她宛若受驚嚇的小女孩縮在角落咬著指甲:「是你先背叛我的,你答應要給我一個美好的家,結果又為了面子把錢借給朋友,你們都一樣,說話不算話!騙我!」
「你們」到底指哪些人,泰哥不知道。
他以為不需要選邊站,既然問題可以用合理的方法解決,為何一定要逼他當無情無義的人?錢真的有那麼重要?當初如果有人對泰哥伸出援手,他會一輩子感激對方,有時候,錢買的是無法等待的時間。
「你說話不算話……你騙我……」她忍了那麼久,以為要苦盡甘來,結果卻得過跟以前一樣大同小異的拮據生活,被男人插手指揮她的人生,雖然很愛泰哥,但她已經累壞了,她恨他給了自己希望卻又奪走它。

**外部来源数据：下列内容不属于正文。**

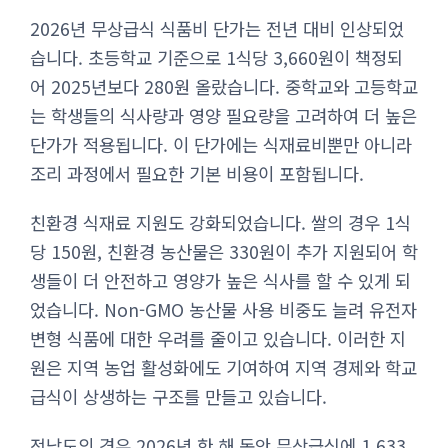
2026년 무상급식 식품비 단가는 전년 대비 인상되었
습니다. 초등학교 기준으로 1식당 3,660원이 책정되
어 2025년보다 280원 올랐습니다. 중학교와 고등학교
는 학생들의 식사량과 영양 필요량을 고려하여 더 높은
단가가 적용됩니다. 이 단가에는 식재료비뿐만 아니라
조리 과정에서 필요한 기본 비용이 포함됩니다.
친환경 식재료 지원도 강화되었습니다. 쌀의 경우 1식
당 150원, 친환경 농산물은 330원이 추가 지원되어 학
생들이 더 안전하고 영양가 높은 식사를 할 수 있게 되
었습니다. Non-GMO 농산물 사용 비중도 늘려 유전자
변형 식품에 대한 우려를 줄이고 있습니다. 이러한 지
원은 지역 농업 활성화에도 기여하여 지역 경제와 학교
급식이 상생하는 구조를 만들고 있습니다.
전남도의 경우 2026년 한 해 동안 무상급식에 1,633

「對不起,離婚吧!妳去跟那個對妳好的男人在一起,我不會妨礙妳的,可是,如果妳過得不好,不要再回來找我了。」泰哥有點後悔沒看出她本質需要被全心呵護,但如果交往時知道對方有這個弱點,泰哥也不會跟她結婚了。
他也好需要有個全面支持自己的女人。
一度發誓在人生路上攜手前進的伴侶,果真像斷線風箏音訊全無,泰哥至多只能希望她無病無災,因為他也有點恨她不值得信任。
「我已經這麼拚命了,到底錯在哪裡?」泰哥回過神來發現他走進一間充滿昂貴骨董的奇特商店。